La poesia l’ho ignorata fino alle scuole superiori, complice un professore comunista appassionato dell’antologia di Spoon River. La sua capacità di eloquenza, il fascino con cui trasmetteva quelli che considerava valori universali e fondamentali, stimolarono in me i primi tentativi di comunicare, a mio modo, un mondo interiore in continua turbolenza. Imparai quattro accordi di chitarra, e a buttarci sopra pseduo canzoncine d’amore, e di disperazione.
Fine dei giochi con il servizio militare, vera tabula rasa di ogni velleità non solo scribacchina, ma anche di studio. Tornai nauseato, con qualche poesiola piena di rabbia e rancore nei confronti di un sistema che non sentivo mio, che non sentivo per nulla a misura d’uomo. Poi il lavoro, rullo compressore, schiacciasassi.
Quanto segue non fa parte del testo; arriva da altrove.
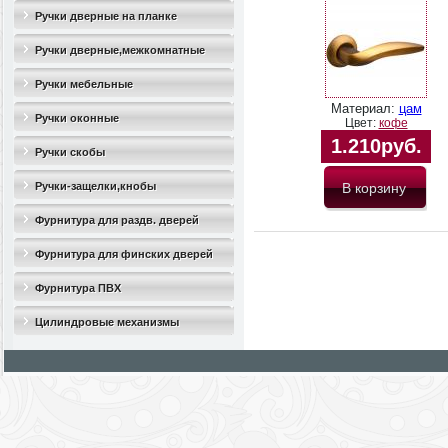
Ручки дверные на планке
Ручки дверные,межкомнатные
Ручки мебельные
Материал:
цам
Ручки оконные
Цвет:
кофе
1.210руб.
Ручки скобы
Ручки-защелки,кнобы
Фурнитура для раздв. дверей
Фурнитура для финских дверей
Фурнитура ПВХ
Цилиндровые механизмы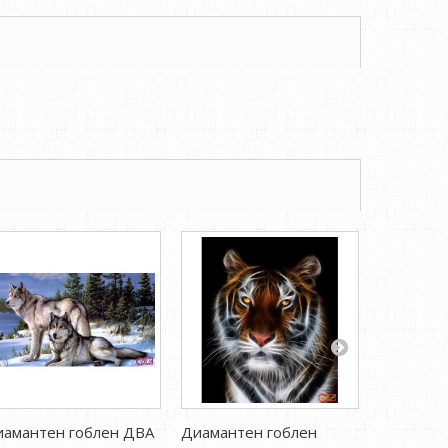
иамантен гоблен ДВА
Диамантен гоблен
Диаманте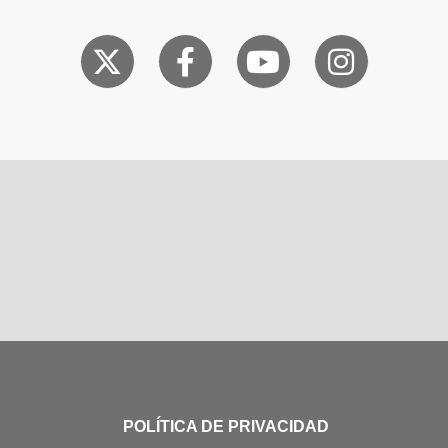
POLÍTICA DE PRIVACIDAD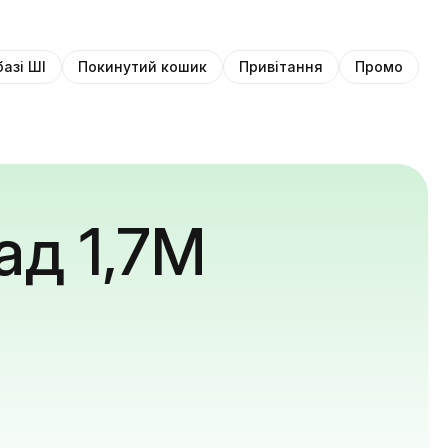
базі ШІ
Покинутий кошик
Привітання
Промо
ад 1,7M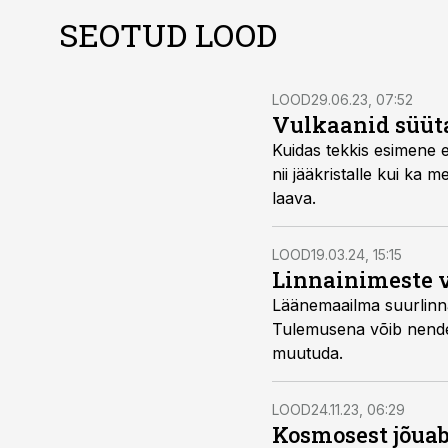
SEOTUD LOOD
LOOD
29.06.23, 07:52
Vulkaanid süüta
Kuidas tekkis esimene 
nii jääkristalle kui ka 
laava.
LOOD
19.03.24, 15:15
Linnainimeste 
Läänemaailma suurlinna
Tulemusena võib nende
muutuda.
LOOD
24.11.23, 06:29
Kosmosest jõua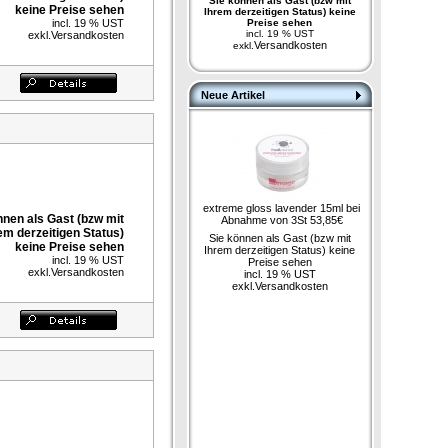
Sie können als Gast (bzw mit
keine Preise sehen
Ihrem derzeitigen Status) keine
incl. 19 % UST
Preise sehen
incl. 19 % UST
exkl.
Versandkosten
Versandkosten
exkl.
Neue Artikel
extreme gloss lavender 15ml bei
nnen als Gast (bzw mit
Abnahme von 3St 53,85€
em derzeitigen Status)
Sie können als Gast (bzw mit
keine Preise sehen
Ihrem derzeitigen Status) keine
incl. 19 % UST
Preise sehen
exkl.
Versandkosten
incl. 19 % UST
exkl.
Versandkosten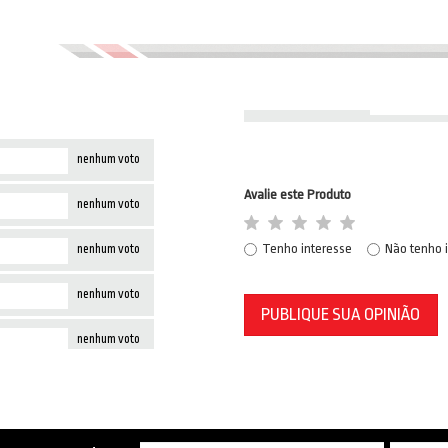
nenhum voto
Avalie este Produto
nenhum voto
Tenho interesse
Não tenho 
nenhum voto
nenhum voto
PUBLIQUE SUA OPINIÃO
nenhum voto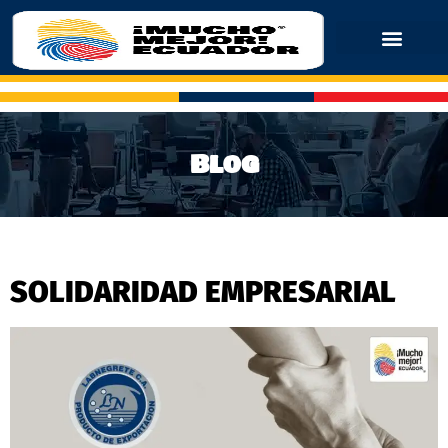
Blog
SOLIDARIDAD EMPRESARIAL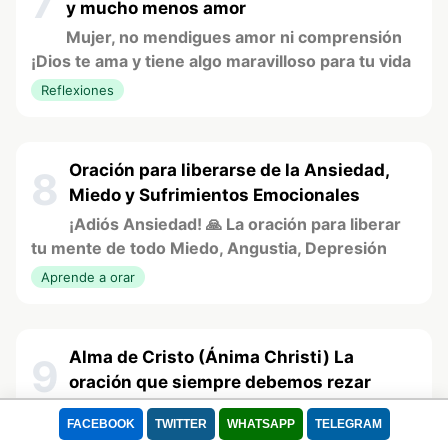
7
y mucho menos amor
Mujer, no mendigues amor ni comprensión
¡Dios te ama y tiene algo maravilloso para tu vida
Reflexiones
Oración para liberarse de la Ansiedad,
8
Miedo y Sufrimientos Emocionales
¡Adiós Ansiedad! 🙏 La oración para liberar
tu mente de todo Miedo, Angustia, Depresión
Aprende a orar
Alma de Cristo (Ánima Christi) La
9
oración que siempre debemos rezar
Anima Christi: La oración que todo católico
FACEBOOK
TWITTER
WHATSAPP
TELEGRAM
debe rezar para unión total con Jesús ✨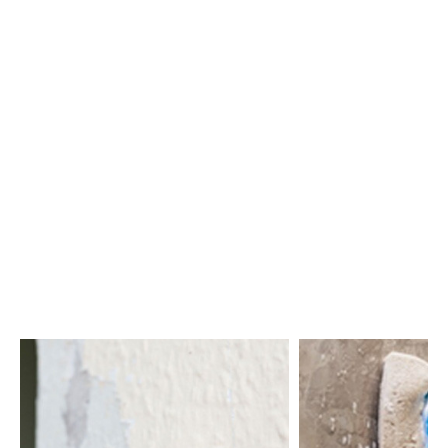
verflaag of het aanbrengen van een coating, ons
assortiment voldoet aan al uw onderhoudsproblemen.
Buio completo fino a 40 anni. Un tentativo di mobbing male riuscito e la riscoperta di un po’ di tempo per me stesso, mi riaccesero la voglia di scrivere.
Internet, i siti di scrittura, il confronto, l’incoraggiamento; questa fu la vera miscela che innescò una passione per lo scrivere, con una certa continuità intendo.
La vanità ora era spinta al massimo, nel 2003 risposi alla sirena di un editore, il primo libro, nessun contratto, nessun obbligo di copie. Puro piacere di divulgare.
Il fattore sorpresa mi giocò a favore, il libro lo vollero in molti, oggi sorrido alla maggior parte di questi testi, ma erano me allora, e ci sono molto affezionato.
Ho pubblicato altri due volumi negli anni successivi, con più maturità nella scrittura ma anche molto disincanto nei confronti dell’editoria.
Nel maggio di quest’anno è uscito l’ultimo lavoro “Il posto delle fragole” natosotto lo stimolo e la supervisione dell’amico Menotti Lerro, per la Genesi editrice di Torino.

Curo un blog massimobotturi.wordpress.com, dove pubblico e interagisco con una piccola comunità di amici e lettori.